Soutien aux transports, aux énergies ou à la consommation… Les plans massifs annoncés pour relever les économies de la crise sanitaire engagent, à ce stade, le monde sur un chemin plus gris que vert, synonyme de réchauffement accru, mettent en garde les chercheurs.
Quelque 12 800 milliards de dollars ont été promis ces derniers mois, dont 11 000 par les États du G20, pour soutenir entreprises ou ménages. Soit trois fois plus qu’après la crise de 2008. « Ces dépenses à grande échelle façonneront l’économie mondiale pour les décennies à venir. Elles pourraient générer des désastres climatiques insupportables, ou créer une économie saine portée par une énergie propre », soulignent 14 instituts de recherche (Columbia University, I4CE, IISD…), qui ont lancé un suivi des annonces post-Covid.
Selon ce projet Energy Policy Tracker, les pays du G20 ont annoncé au moins 234 milliards de dollars d’argent public en faveur des énergies fossiles, 151 milliards pour les énergies propres. S’y ajoutent les mesures réglementaires, fiscales, monétaires, qui au sein d’un pays peuvent être contradictoires. Au Canada par exemple on annonce des fonds pour les bornes de recharge, et dans le même temps, dans la province d’Alberta, un soutien fiscal aux pétroliers ; en Allemagne un milliard d’euros pour les véhicules électriques, autant pour renouveler les camions ; en Inde des projets de méthanol au charbon, mais un soutien aux véhicules électriques au Gujarat…
La société de conseil Vivid Economics a étudié 23 plans de relance. Seuls cinq pays ou régions présentent un bilan climatique « positif » : Allemagne, Espagne, France, Grande-Bretagne et UE, dont un tiers du plan de 750 milliards serait « vert », du jamais vu. « La plupart des pays n’ont pas saisi l’occasion : le soutien va plus aux activités haut carbone que bas carbone », résume Joel Jaeger, chercheur au World Resources Institute (WRI).
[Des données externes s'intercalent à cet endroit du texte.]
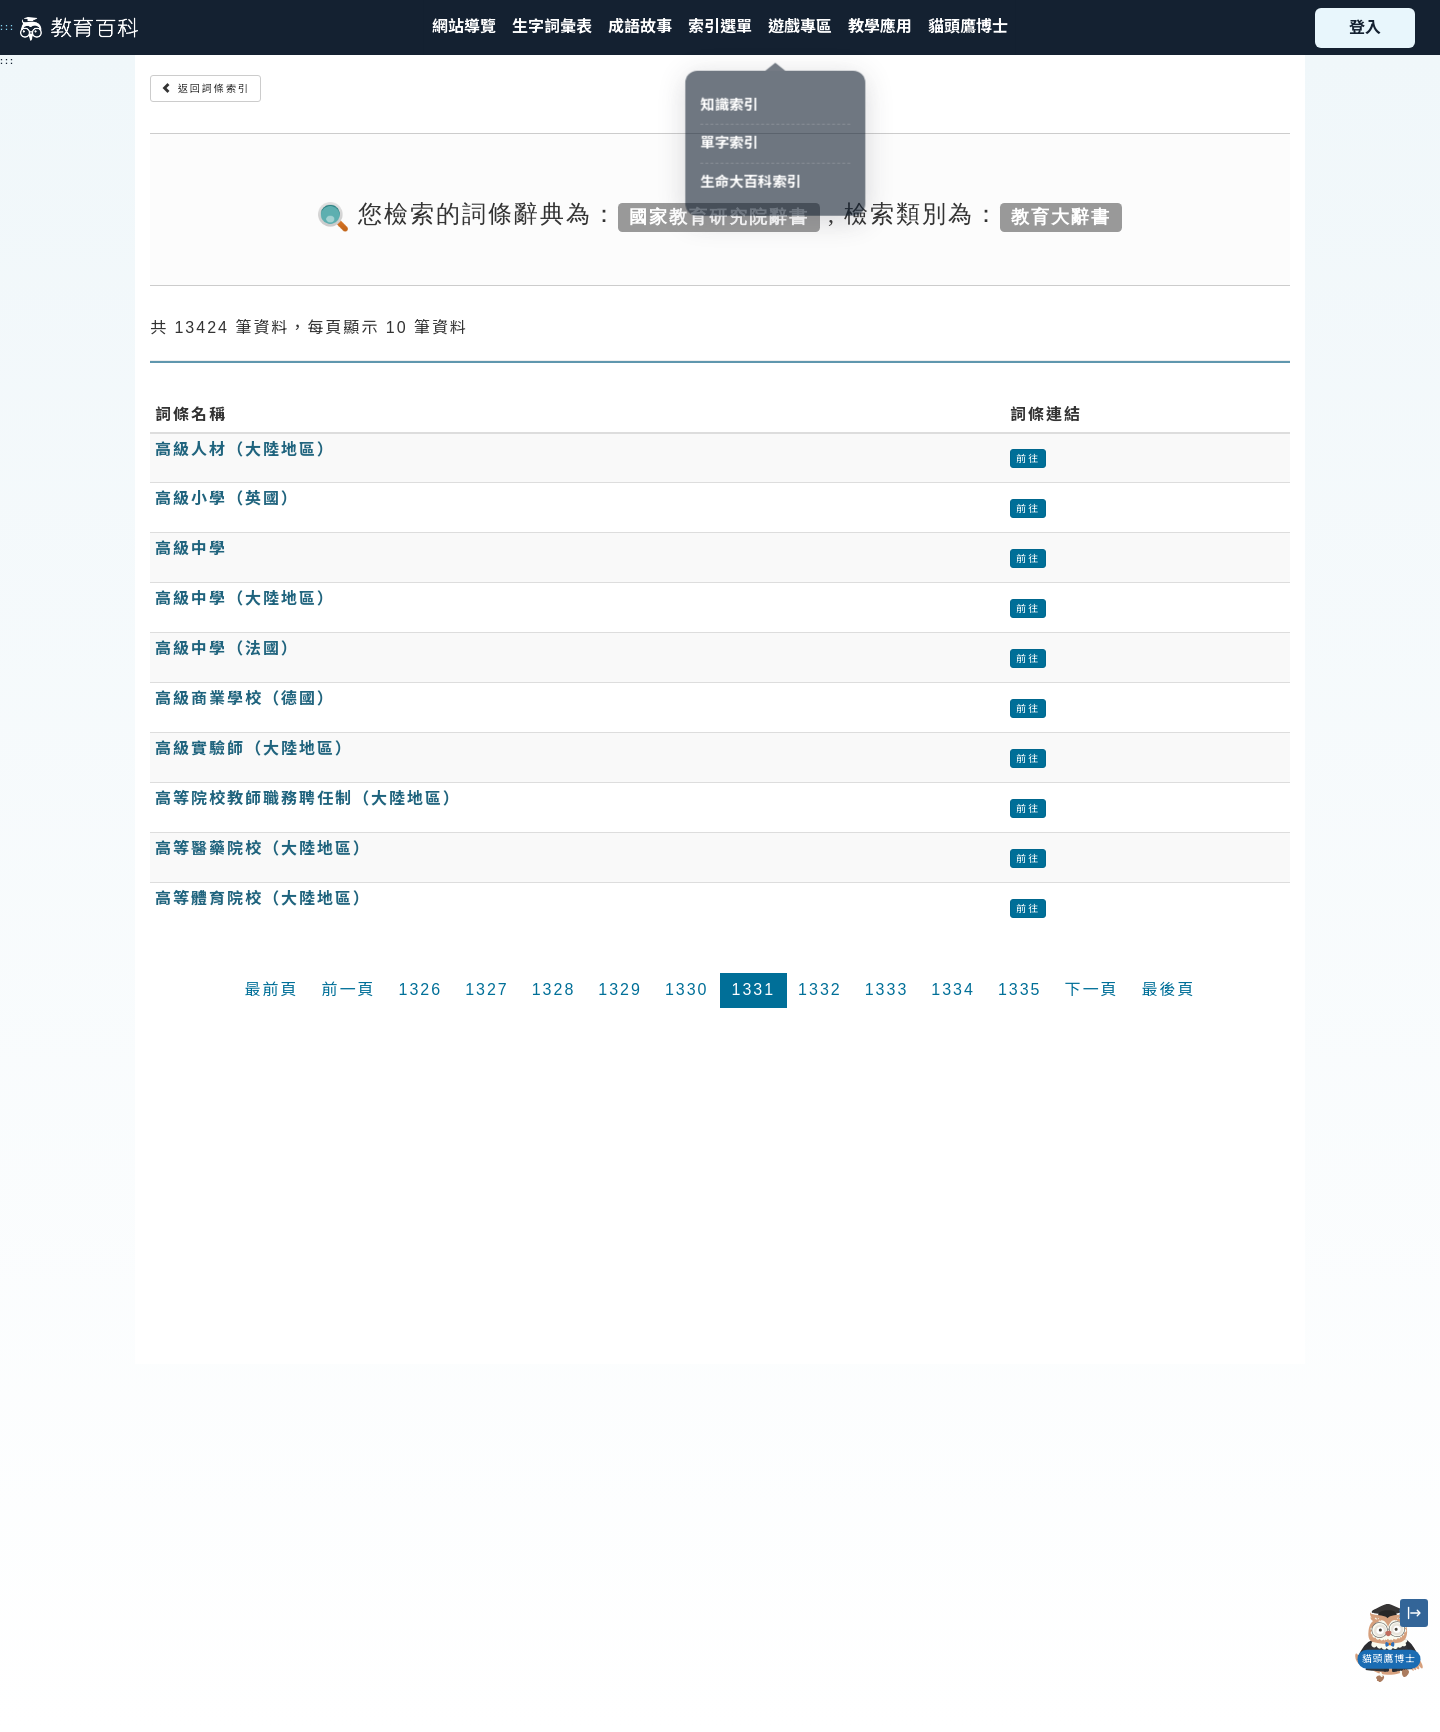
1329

Mesure phare : le sauvetage des compagnies aériennes. Selon l’Agence internationale de l’énergie, seules quatre sur 30 se sont vu imposer des conditions environnementales. « Une occasion ratée », dit l’AIE.
L’ONU a sonné l’alerte. Selon le Production Gap Report de l’ONU Environnement (PNUE), « les réponses des gouvernements ont eu tendance à intensifier les modèles existant avant la pandémie: ceux qui subventionnaient massivement les énergies fossiles ont accru leur soutien, et ceux qui avaient des engagements plus forts envers les énergies propres utilisent la relance pour accélérer cette transition ».
Les États-Unis de Donald Trump ont alloué environ 70 milliards de dollars aux fossiles, selon Energy Policy Tracker. Exception : 26 milliards aux régies de transports publics, asphyxiées. Sur 3 000 milliards de dépenses, 1% est vert, relève le WRI. Mais là comme ailleurs, la messe n’est pas dite. Le 2e émetteur mondial de gaz à effet de serre débat d’un nouveau plan destiné à relayer les mesures du printemps. Joe Biden en campagne a promis 2 000 milliards de dollars en 4 ans pour les infrastructures bas carbone. « Ce qu’il fera dépendra du Congrès », dont la majorité future, républicaine ou démocrate, est encore incertaine, note Joel Jaeger. Des réformes dépendront aussi du seul pouvoir exécutif, comme les nouvelles normes promises sur les émissions de véhicules.
En Chine, usine du monde et premier émetteur, la construction de 17 GW de centrales à charbon a été actée au premier semestre, plus qu’en 2018 et 2019 réunies, pointe le Centre de recherche sur l’énergie et l’air propre (CREA). « Le charbon n’a pas sa place dans la relance ! », avait lancé en juillet le patron de l’ONU Antonio Guterres. Pékin a depuis promis la neutralité carbone avant 2060. « Le rendez-vous crucial sera le plan quinquennal » en 2021, dit Joel Jaeger, tout comme sera déterminant le prochain budget annuel de l’Inde. « Les gouvernements ont encore le temps d’adapter leurs mesures », ajoute le chercheur, qui voit malgré tout une « dynamique inédite pour l’action climatique », entre élection américaine, neutralité carbone promise du Japon à la Corée du Sud, ou boom des capacités renouvelables.
La relance grise, c’est « la réaction à court terme, face à un événement planétaire », estime Michel Frédeau, du BCG, qui conseille les entreprises, et mesure le chemin parcouru depuis l’accord de Paris en 2015. « On ne peut réinvestir pour faire la même chose », dit-il. « Les investisseurs ont compris le message et font pression, comme les banques centrales, face aux risques. Les entreprises ont saisi la nécessité de se transformer, vers la durabilité. Et forcément les États vont être influencés, car ils savent que derrière il y a leur économie de demain ».